Muller noted that U.S. comparable sales excluding gasoline were up 1.8% during the quarter. That included a 0.3% benefit from spending associated with Hurricane Dorian. Excluding the net impact from Hurricane Dorian this year and Hurricane Florence last year, comparable sales excluding gasoline were up approximately 2% in the third quarter.

“Comparable sales were strong in light of challenging prior year comparisons,” Muller said. “We were encouraged to see the two-year stacked comparable sales growth accelerated to 4.5% in the third quarter of 2019, adjusted for weather, versus 3.3% in the second quarter of 2019, adjusted for both the strike and calendar shift impacts. In addition, our online business in the U.S. grew by 26.3% at constant exchange
rates in the quarter, giving us confidence that we can achieve over 20% growth in U.S. online sales in 2019.”
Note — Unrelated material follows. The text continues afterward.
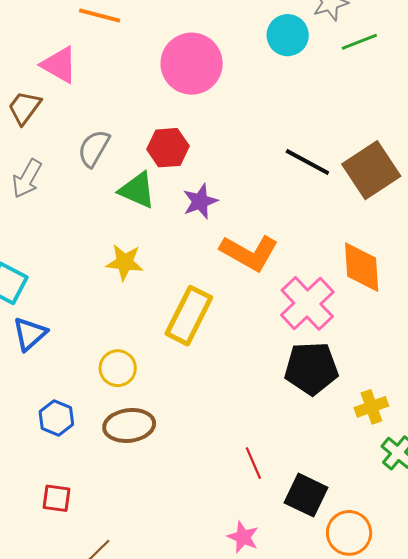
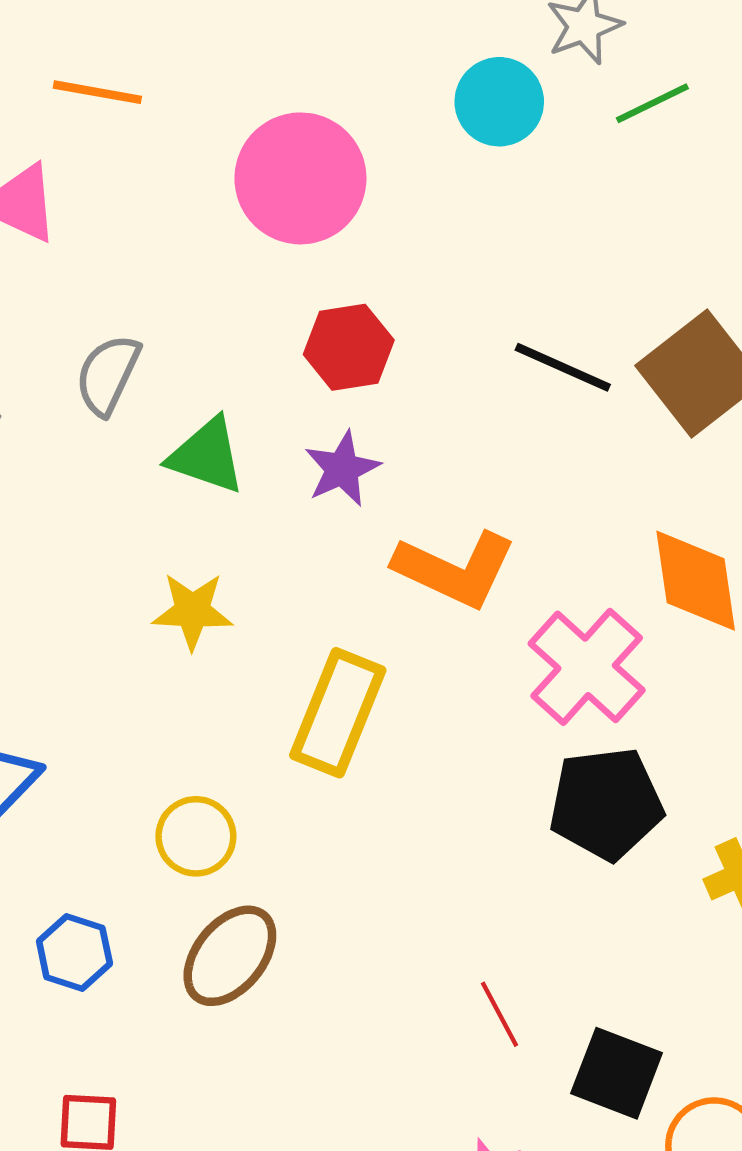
red hexagon: (168, 148) -> (349, 347), moved
brown ellipse: (129, 425) -> (230, 956), turned -39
Net sales for the company as a whole increased 2.9% at constant exchange rates, reaching 16.7 billion euros ($18.5 billion) for the quarter. Ahold Delhaize also reported net income of 453 million euros, down 1.6% compared to the prior year period. (The decline was 4.1% at constant exchange rates.)

Muller was upbeat about the company’s performance.

“We continue to make progress on the execution of our Leading Together strategy,” he said. “We are well underway with our Save for Our Customers program, which is now expected to deliver 600 million euros in 2019, higher than our previous target of 540 million euros. We achieved our goal of having more than 600 Click and Collect points in the U.S. by year-end, ahead of schedule, in October. Our fresh kitchen and culinary innovation center in Rhode Island, which will test new fresh own-brand food concepts and process fresh fruit and vegetables, is now ramping up. In the U.S. and Europe, we continue to innovate by testing various forms of frictionless payment.

“We remain focused on health and sustainability, in line with our purpose: ‘Eat well. Save time. Live better.’ We recently announced a global goal to reduce food waste by 50% by 2030 as part of the ’10x20x30′ initiative, which brings together 10 of the world’s largest food retailers to engage with 20 of their priority suppliers to halve food loss and waste by 2030.”

Looking ahead, the company expects earnings per share growth for the year to be in the low single digits, due to the effects of the strike in the second quarter. The company expects about 2 billion euros in capital expenditures for the year.